---------- GIVEN RECORDS

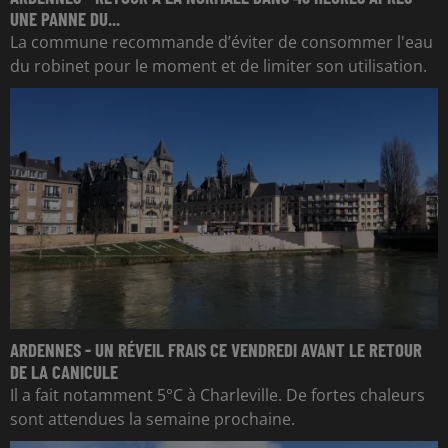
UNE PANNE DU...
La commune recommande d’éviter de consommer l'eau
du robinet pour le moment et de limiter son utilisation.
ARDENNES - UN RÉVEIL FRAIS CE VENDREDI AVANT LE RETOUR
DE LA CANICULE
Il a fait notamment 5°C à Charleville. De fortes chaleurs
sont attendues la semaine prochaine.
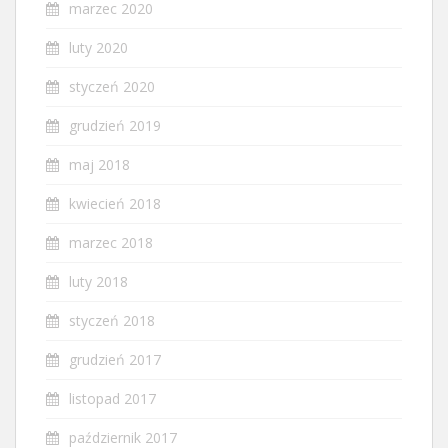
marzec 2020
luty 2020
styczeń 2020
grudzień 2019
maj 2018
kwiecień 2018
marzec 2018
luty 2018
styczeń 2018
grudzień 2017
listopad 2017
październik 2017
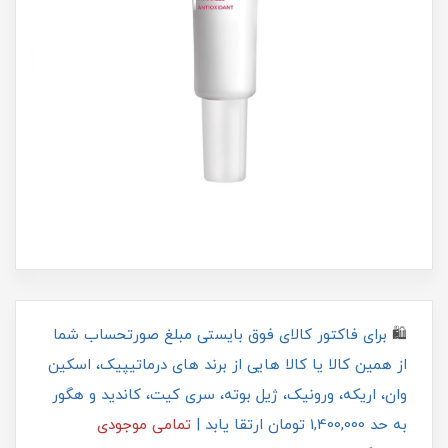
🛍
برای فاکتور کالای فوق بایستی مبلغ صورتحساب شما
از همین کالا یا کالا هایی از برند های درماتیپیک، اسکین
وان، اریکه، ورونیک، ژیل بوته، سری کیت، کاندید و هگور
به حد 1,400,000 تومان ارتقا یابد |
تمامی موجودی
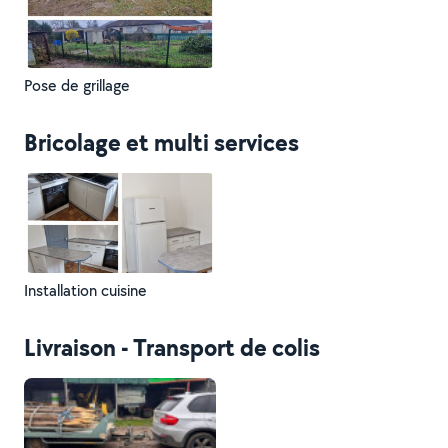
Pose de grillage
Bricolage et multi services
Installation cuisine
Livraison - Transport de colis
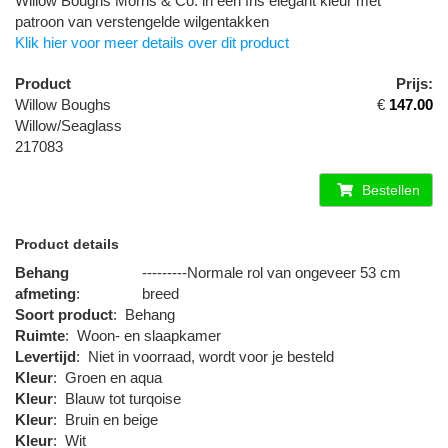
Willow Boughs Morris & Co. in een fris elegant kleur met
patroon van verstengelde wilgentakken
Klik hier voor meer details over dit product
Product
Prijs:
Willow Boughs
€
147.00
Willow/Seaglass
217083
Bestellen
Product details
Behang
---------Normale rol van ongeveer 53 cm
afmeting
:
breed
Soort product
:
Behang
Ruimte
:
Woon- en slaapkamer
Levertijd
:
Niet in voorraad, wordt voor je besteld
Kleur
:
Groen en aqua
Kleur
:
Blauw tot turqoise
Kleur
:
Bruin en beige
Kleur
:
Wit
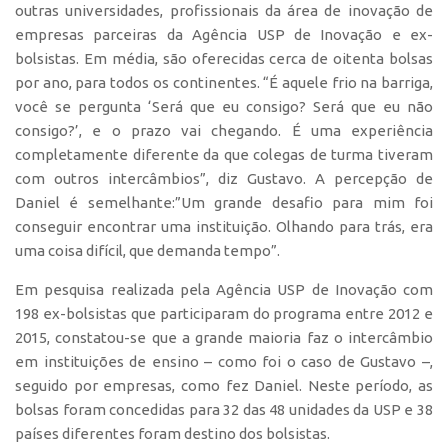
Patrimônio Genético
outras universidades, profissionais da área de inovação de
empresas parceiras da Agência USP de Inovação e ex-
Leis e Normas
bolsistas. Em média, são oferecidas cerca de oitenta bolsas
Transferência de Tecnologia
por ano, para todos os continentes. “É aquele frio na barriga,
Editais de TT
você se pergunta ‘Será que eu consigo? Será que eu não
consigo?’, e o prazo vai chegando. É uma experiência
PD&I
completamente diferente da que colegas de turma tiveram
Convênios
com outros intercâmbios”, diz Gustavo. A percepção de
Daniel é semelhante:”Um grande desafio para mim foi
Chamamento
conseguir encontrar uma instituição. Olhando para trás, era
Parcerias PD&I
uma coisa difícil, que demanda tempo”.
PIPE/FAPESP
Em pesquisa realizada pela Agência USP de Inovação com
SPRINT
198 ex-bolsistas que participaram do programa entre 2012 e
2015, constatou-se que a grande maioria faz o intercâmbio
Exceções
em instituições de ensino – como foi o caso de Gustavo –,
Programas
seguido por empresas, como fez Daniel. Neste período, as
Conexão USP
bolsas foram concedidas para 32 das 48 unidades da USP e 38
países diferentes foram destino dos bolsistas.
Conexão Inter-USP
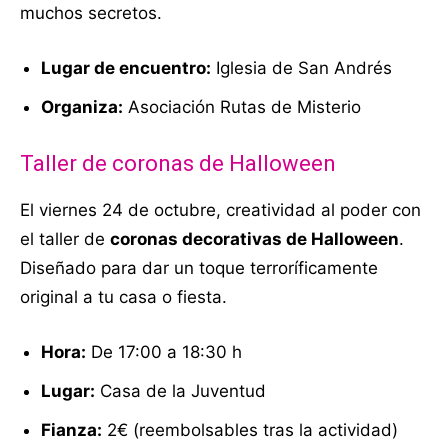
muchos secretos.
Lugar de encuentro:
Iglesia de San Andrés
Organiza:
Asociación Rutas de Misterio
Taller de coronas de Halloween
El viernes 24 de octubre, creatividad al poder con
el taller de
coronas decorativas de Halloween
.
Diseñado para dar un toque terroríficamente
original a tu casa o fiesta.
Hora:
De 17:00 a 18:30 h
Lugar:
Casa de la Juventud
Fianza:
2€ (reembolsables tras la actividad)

--------------------

■ WHAT IS BEING ASKED:
Find the lines in the data that include "coronas", then copy each of them.

■ ANSWER FOR THE TASK:
Taller de coronas de Halloween
coronas decorativas de Halloween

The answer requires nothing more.